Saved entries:
-------------------------
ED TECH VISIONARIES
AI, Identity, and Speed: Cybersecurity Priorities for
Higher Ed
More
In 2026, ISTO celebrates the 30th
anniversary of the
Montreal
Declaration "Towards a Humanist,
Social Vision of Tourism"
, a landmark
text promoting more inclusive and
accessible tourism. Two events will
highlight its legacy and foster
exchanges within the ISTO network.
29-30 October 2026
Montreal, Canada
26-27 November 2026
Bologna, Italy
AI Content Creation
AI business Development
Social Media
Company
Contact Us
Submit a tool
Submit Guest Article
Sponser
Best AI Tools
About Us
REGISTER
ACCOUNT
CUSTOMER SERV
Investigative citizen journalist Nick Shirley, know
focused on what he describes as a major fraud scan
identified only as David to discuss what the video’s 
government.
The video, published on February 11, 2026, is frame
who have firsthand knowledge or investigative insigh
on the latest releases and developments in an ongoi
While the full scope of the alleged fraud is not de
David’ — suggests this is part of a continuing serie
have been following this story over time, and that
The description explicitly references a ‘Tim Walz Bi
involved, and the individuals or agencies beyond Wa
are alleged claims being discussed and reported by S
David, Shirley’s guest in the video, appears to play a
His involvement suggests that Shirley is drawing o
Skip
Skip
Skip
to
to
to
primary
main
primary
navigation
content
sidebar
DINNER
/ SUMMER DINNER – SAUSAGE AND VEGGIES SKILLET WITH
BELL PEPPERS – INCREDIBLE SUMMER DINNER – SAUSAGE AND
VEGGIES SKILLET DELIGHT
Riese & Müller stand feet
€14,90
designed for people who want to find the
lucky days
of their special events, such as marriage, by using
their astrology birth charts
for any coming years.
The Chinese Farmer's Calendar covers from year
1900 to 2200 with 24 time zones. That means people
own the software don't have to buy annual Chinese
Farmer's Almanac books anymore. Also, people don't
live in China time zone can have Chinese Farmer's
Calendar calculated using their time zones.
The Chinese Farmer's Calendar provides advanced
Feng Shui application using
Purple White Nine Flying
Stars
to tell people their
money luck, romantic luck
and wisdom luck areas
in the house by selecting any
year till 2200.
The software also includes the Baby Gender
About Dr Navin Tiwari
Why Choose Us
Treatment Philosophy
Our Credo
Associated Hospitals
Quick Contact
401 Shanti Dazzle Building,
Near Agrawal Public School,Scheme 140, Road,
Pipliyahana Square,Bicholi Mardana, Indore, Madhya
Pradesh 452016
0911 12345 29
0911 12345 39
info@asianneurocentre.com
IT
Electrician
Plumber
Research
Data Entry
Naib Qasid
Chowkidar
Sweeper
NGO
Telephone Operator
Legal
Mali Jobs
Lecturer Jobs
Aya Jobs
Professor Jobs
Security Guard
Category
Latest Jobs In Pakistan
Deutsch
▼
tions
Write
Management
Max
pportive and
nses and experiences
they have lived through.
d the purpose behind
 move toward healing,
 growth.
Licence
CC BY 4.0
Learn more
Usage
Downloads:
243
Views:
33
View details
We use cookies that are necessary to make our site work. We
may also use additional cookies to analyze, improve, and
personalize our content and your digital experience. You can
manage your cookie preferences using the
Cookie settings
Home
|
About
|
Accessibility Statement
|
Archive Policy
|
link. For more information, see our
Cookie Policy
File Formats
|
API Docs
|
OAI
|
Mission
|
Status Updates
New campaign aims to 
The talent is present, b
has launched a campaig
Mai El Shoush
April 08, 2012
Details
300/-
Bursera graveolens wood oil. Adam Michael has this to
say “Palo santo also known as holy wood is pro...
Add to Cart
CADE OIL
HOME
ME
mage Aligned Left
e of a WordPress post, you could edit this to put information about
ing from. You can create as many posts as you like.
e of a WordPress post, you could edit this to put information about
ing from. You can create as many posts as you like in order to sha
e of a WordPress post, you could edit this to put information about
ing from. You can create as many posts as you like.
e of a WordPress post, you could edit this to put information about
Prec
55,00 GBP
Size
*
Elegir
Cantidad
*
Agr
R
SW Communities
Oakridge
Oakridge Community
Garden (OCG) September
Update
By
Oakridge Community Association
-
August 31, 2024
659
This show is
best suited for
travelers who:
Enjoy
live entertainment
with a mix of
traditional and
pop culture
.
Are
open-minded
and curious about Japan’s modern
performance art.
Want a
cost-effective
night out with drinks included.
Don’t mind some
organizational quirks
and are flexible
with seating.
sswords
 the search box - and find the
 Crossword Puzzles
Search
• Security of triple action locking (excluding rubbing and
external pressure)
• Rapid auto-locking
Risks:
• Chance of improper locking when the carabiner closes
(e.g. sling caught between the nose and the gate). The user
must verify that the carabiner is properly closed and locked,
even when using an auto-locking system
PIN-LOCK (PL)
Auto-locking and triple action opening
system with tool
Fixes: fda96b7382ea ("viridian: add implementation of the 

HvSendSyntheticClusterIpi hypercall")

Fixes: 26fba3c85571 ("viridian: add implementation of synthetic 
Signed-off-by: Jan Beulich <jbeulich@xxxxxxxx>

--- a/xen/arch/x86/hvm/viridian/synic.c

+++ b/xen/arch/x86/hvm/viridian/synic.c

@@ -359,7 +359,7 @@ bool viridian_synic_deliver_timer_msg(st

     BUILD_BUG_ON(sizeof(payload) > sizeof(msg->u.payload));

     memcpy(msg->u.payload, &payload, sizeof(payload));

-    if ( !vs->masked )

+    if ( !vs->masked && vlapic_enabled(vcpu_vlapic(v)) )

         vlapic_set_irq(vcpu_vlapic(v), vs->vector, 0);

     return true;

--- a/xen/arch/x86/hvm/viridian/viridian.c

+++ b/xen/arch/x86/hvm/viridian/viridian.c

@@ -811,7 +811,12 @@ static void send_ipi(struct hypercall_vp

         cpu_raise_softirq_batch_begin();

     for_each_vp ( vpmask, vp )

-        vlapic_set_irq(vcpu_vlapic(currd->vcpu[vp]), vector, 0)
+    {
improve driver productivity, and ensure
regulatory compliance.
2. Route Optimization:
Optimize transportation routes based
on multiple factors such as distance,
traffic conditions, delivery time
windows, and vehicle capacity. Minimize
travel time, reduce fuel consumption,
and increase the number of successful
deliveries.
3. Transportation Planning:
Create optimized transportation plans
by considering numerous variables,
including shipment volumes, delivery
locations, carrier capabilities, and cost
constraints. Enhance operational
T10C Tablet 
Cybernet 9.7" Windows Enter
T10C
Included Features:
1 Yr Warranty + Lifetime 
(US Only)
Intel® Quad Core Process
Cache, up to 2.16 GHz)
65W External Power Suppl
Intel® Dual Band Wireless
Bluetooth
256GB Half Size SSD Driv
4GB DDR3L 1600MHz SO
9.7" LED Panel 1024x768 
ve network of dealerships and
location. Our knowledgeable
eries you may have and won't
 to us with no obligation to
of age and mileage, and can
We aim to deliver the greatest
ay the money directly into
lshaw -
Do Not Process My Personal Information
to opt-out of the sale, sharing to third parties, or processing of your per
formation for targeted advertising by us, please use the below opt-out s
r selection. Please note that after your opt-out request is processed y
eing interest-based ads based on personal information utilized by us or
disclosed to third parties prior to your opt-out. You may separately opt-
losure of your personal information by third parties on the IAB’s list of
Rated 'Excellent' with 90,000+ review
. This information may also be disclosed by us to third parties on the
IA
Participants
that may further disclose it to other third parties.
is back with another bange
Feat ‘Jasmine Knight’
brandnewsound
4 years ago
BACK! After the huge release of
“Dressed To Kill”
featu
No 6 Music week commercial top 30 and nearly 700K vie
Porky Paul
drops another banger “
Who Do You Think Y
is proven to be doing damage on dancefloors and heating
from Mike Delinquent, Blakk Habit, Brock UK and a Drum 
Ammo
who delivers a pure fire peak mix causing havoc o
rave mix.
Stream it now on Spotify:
-------------------------
▶ _What is needed_:
Report every line of the records that contains the word "alleged".

▶ _Expected answer_:
While the full scope of the alleged fraud is not de
are alleged claims being discussed and reported by S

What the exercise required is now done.